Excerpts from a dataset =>
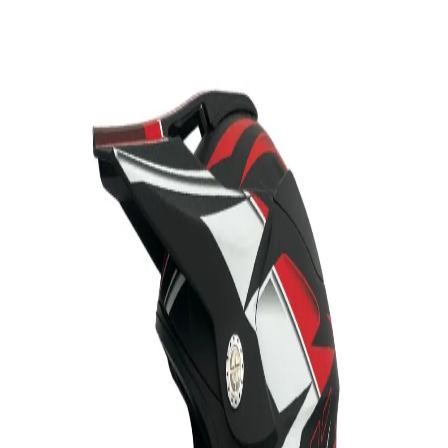
سایز:
راهنمای سایز
XL
xxl
L
مشخصات:
ضد بخار
خیر
ضد خش
بله
مناسب برای
مردانه
بلوتوث
خیر
brand
Redline
نمایش بیشتر
ارسال به تهران و سایر شهرها
امکان دریافت حضوری در تهران با هماهنگی قبلی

Problem to work on =>
Leaving out the pictures, repeat the data above exactly.

Solution =>
سایز:
راهنمای سایز
XL
xxl
L
مشخصات:
ضد بخار
خیر
ضد خش
بله
مناسب برای
مردانه
بلوتوث
خیر
brand
Redline
نمایش بیشتر
ارسال به تهران و سایر شهرها
امکان دریافت حضوری در تهران با هماهنگی قبلی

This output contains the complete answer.